Smithfield seeks sweeping budget cuts

Smithfield seeks sweeping budget cuts

SMITHFIELD – A directive by Town Council President Suzy Alba states that Town Manager Randy Rossi should make “significant reductions” to all town department budgets to minimize the impact of this year’s budget on taxpayers.

Each town department from animal control to zoning presented proposed budgets for the 2019-2020 fiscal year to the Town Council on March 26.

The School Department was at the forefront of the presentation, receiving criticism from the council for requesting a 3.27 percent increase in town appropriation in response to a $1.4 million drop in state funding.

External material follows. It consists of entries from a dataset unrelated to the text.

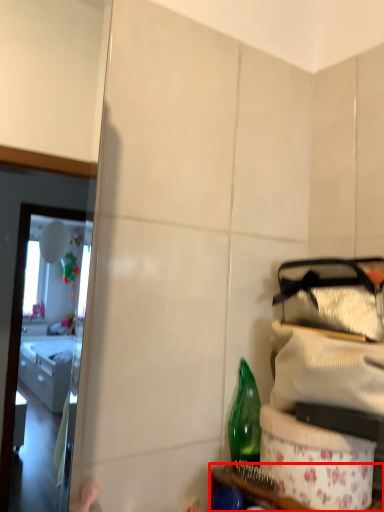 Question: Observing the image, what is the correct spatial positioning of furniture (annotated by the red box) in reference to bottle?

Choices:
 (A) left
 (B) right

Answer: (B) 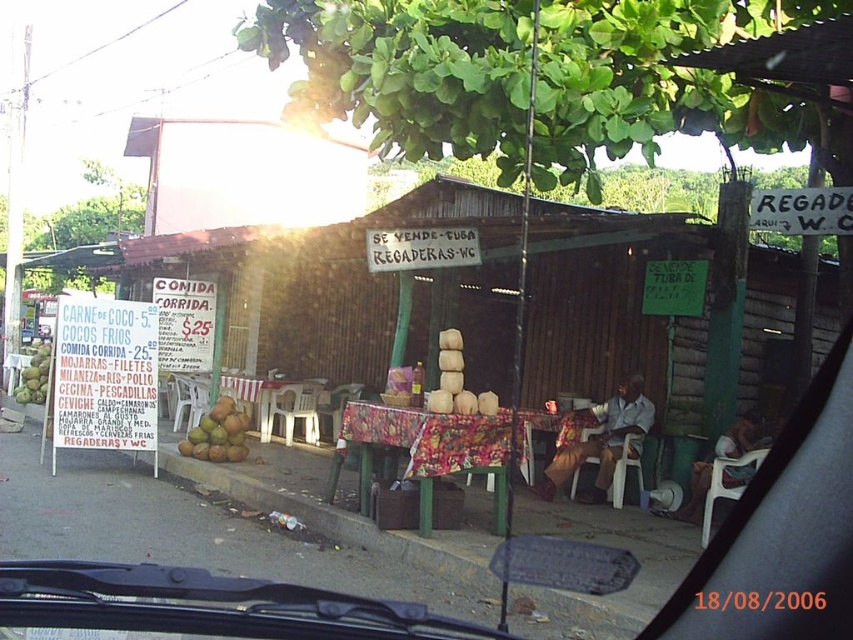 The height and width of the screenshot is (640, 853). In order to click on floral fabric-covered table at center in this screenshot , I will do `click(426, 451)`.

In order to click on floral fabric-covered table at center in this screenshot , I will do `click(426, 451)`.

Who is positioned more to the left, transparent rubber windshield at center or green matte coconuts at center?

green matte coconuts at center is more to the left.

Is transparent rubber windshield at center below green matte coconuts at center?

No, transparent rubber windshield at center is not below green matte coconuts at center.

Identify the location of transparent rubber windshield at center. (206, 608).

Does green matte coconuts at center come behind green coconut at left?

No, green matte coconuts at center is closer to the viewer.

Does point (238, 413) come behind point (44, 369)?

The requested increase comes after last November’s taxpayer approval of a $45 million elementary school reconfiguration bond that will cause the town to fund a jump in debt service payments in the coming years.

Councilor Sean Kilduff questioned Supt. Judy Paolucci on the timing of the bond, asking her if she knew about the decrease in state aid before the townwide vote. Paolucci responded that neither she nor the School Committee was aware of the reduction until a short time after election day.

After maximizing potential savings in every department, Paolucci said the $39.7 million budget is as small as possible without reaching the “point of no return.” She said any deeper cuts, which already includes the reduction of one world language teacher at the high school, a part-time music teacher at the high school, one secretary from the central office and another from the high school, are ill-advised. Additional budget cuts to the schools would affect not only staffing, but also future capital improvement plans for school buildings and school programming, she said.

“Taking care of town buildings is the town’s responsibility, not the school,” Paolucci said.

She said the School Department has received a 1.5 percent increase in town appropriation on average over the past two years, and said it’s the town that looks at other departments for budget reductions.

“I challenge you to give that average to the entire town department,” she said.

Alba echoed Paolucci’s sentiment, and requested that Rossi, who will be compiling department requests to form an official town budget to be proposed to the council on April 11, make cuts in every department budget.

The town can’t legally change the autonomous School Department’s budget directly during the budget process, but can decide to adjust the town appropriation amount.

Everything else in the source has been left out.